_TASK TO COMPLETE_
Please repeat the records below exactly, skipping any pictures.

Dataset entries:
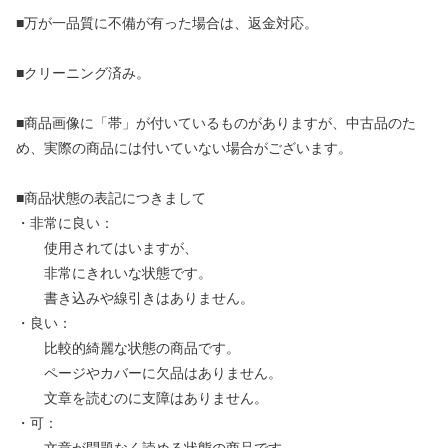
■万が一品質に不備が有った場合は、返金対応。
■クリーニング済み。
■商品画像に「帯」が付いているものがありますが、中古品のた
め、実際の商品には付いていない場合がございます。
■商品状態の表記につきまして
・非常に良い：
使用されてはいますが、
非常にきれいな状態です。
書き込みや線引きはありません。
・良い：
比較的綺麗な状態の商品です。
ページやカバーに欠品はありません。
文章を読むのに支障はありません。
・可：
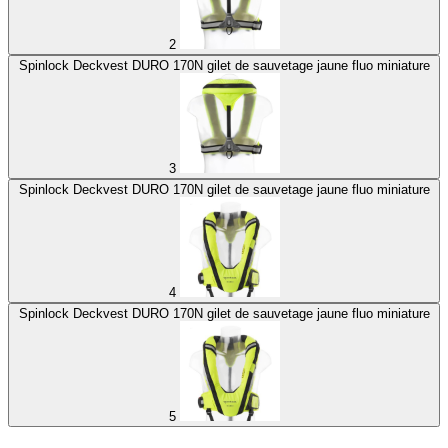
2
Spinlock Deckvest DURO 170N gilet de sauvetage jaune fluo miniature
3
Spinlock Deckvest DURO 170N gilet de sauvetage jaune fluo miniature
4
Spinlock Deckvest DURO 170N gilet de sauvetage jaune fluo miniature
5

_PROBLEM SOLUTION_
■万が一品質に不備が有った場合は、返金対応。
■クリーニング済み。
■商品画像に「帯」が付いているものがありますが、中古品のた
め、実際の商品には付いていない場合がございます。
■商品状態の表記につきまして
・非常に良い：
使用されてはいますが、
非常にきれいな状態です。
書き込みや線引きはありません。
・良い：
比較的綺麗な状態の商品です。
ページやカバーに欠品はありません。
文章を読むのに支障はありません。
・可：
2
Spinlock Deckvest DURO 170N gilet de sauvetage jaune fluo miniature
3
Spinlock Deckvest DURO 170N gilet de sauvetage jaune fluo miniature
4
Spinlock Deckvest DURO 170N gilet de sauvetage jaune fluo miniature
5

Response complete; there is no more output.